COLUMN: Community connections of Houston museums

Contributed by Shandra Shumate, geography major

Museums can be an integral part of their surrounding community. Focusing on two such museums in Houston; The Menil Collection and Project Row Houses, the community connections are easy to see. These two different museums showcase their community as well as their inside exhibits.

They both tell a tale of community and are thought-provoking. They both attract people looking for answers to questions about the geography of neighborhoods. Both are situated next to a public park and have a religious area, such as a church or chapel, close by.

Each have an area reserved for eating and shopping. Each attract a diverse customer base, young, old and from everywhere in the world. These two different types of museum offer insight into history and culture from a different time era.

They both educate and create strong bonds with their communities. Their mission comes from an artistic, creative base with both wanting art to proliferate through the ages.
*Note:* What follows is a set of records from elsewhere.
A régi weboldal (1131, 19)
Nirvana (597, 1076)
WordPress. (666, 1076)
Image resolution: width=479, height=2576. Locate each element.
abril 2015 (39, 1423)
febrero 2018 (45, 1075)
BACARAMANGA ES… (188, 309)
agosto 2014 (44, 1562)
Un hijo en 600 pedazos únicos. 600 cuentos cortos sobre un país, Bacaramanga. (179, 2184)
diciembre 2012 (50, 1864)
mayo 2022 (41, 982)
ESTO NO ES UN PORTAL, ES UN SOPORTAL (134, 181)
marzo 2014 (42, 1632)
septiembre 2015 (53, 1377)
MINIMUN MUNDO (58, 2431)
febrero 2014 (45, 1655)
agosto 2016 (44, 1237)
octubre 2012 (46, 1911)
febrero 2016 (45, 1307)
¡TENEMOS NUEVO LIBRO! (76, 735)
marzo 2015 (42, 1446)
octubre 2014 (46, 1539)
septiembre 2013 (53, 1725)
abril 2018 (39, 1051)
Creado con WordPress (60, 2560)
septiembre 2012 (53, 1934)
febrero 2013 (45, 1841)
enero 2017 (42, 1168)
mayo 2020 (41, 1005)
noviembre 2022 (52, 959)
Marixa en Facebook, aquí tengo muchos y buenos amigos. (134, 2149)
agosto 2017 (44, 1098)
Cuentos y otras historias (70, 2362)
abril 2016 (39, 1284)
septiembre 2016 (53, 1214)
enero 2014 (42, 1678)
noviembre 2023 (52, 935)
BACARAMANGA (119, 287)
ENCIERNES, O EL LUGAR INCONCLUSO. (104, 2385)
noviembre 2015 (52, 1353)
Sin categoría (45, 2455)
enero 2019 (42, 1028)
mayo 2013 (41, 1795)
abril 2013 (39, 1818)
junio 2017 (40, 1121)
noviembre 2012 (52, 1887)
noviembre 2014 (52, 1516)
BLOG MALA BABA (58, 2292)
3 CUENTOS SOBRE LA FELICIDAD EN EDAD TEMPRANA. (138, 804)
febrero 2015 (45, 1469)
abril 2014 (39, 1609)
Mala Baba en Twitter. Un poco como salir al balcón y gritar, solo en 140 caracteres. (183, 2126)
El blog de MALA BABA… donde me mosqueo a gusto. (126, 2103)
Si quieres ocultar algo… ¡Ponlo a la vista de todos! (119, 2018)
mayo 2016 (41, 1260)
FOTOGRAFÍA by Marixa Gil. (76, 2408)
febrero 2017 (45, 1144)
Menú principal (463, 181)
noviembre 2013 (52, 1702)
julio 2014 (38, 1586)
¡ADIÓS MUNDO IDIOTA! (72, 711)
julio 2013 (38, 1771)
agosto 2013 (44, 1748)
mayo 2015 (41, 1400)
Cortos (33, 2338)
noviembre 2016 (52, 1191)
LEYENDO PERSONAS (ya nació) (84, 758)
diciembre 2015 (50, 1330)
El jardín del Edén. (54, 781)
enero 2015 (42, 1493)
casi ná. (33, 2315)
Supporting educators and programs, giving students opportunities to succeed, these museums prove how important community interaction can be.

Both museums are successful and are striving. That factor says they have listened and adapted to the needs of their communities. Neither one seem eager to grow very large, but instead focus on quality instead of quantity. They attract young ambitions without alienating older ideas.
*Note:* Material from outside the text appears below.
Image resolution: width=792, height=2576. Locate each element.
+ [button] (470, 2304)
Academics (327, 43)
The Menil Collection tells a story of modernity and minimalism. The simple gray buildings draw only as much attention needed to invoke curiousness. You really do want to see what is in the buildings, especially after the green space and the surrounding neighborhood is so inviting. Free parking attracts far away visitors and sidewalks bring together locals that meander around the landscaped grounds in perchance of an international encounter.

There is Bistro Menil, a moderately priced, very trendy restaurant for lunch enthusiasts. It has outdoor seating as well 
as indoor with a small bar area where you can also sit. The other gray buildings associated with the Collection are a sidewalk away and seem to be attracting a variety of patrons enjoying the morning summer shade casted from the mature oak trees in this established part of Houston.

The main Menil building has maintained a steady artistic presence within this area since 1987. The permanent exhibits rotate thru the art collection of the Menil family. The temporary exhibits host an outstanding array of artistic creations. One feels they have immersed themselves into art culture within seconds of entering the building. It does indeed look bigger on the inside than on the outside which is how the Menil’s wanted.

The natural light keeps the large open spaces illuminated which helps contribute to the continuity of the openness. Your eyes are drawn to see something and your legs lead you as if they have a mind of their own. It is easy to play the part of student here; eager to learn answers to the questions that each piece asks.

You realize that if you don’t slow your pace you will lose out on savoring the complete environment that encapsulates the big picture. Even the layout of the building begs you to slow down and don’t worry about what’s around the next corner, you’ll get there when you get there.

As you walk back out into the unfiltered sunlight, you feel a satisfaction as if you’ve been let in on a secret. This community suddenly feels familiar to you and you want to spend more time rambling around and learning more of the secrets within the other gray buildings.

Project Row Houses is also representative of art conservation and proliferation in Houston, Texas. Established in 1993, this community based artistic endeavor embraces five city blocks and includes 39 structures. The programs they administer stretch even further.

There is a 

young, single mother’s program, a small business support program, and an art exchange student program with other cities around the world. Walking around the sidewalks in front of the row houses, you really get to see their full size and closeness these structures had in proximity with one another.

The communal backyards have a couple of steps off each back-door porch platform and I imagined myself as a child, sitting on those steps, waiting on ice cream and talking to my cousins. The steps lead into the rectangular backyard and added more livable amount of square footage, weather permitting of course.

With a little time wandering around these blocks, you get the feeling of yesteryear nostalgia mixed in with current community conditions. Such as the cooperative grocery store and the bakery a block away, situated in old buildings but living with new ideas to support the community.

Emancipation Park is among the Project Row Houses sprawl. This is the oldest park in Texas, but you would not know it from only looking at it. The historical value of Project Row Houses observed within this community is more than just a snapshot in time, it takes the old structures and gives them new lives to live.

These houses don’t want to just be gazed upon, they want to house, and by rotating artists and young mothers and striving peoples into these spaces, these houses continue to be able to do what they were intended to do.

Both of these community establishments have strong identities that resonate education and respect. They asked what their communities needed and listened to the answers. While the Menil Collection fascinates us with modernity and structured experiences, Project Row Houses fascinates us with historical structures and modern experiences.

Both have embraced and elevated art within their missions and vision. The Project Row Houses tells a story of its community, the Menil tells a story to its community. The houses, of Project Row Houses, by themselves, tell a story, but the Project as a whole, tells a bigger one and after only one visit I know I will be going back to check-in time to time to see how things change or don’t change.

Both the Menil and Project Row Houses are free to visit, they rely on funding from other sources. These two institutions are not only gems in their community but are also gems of the greater city at large.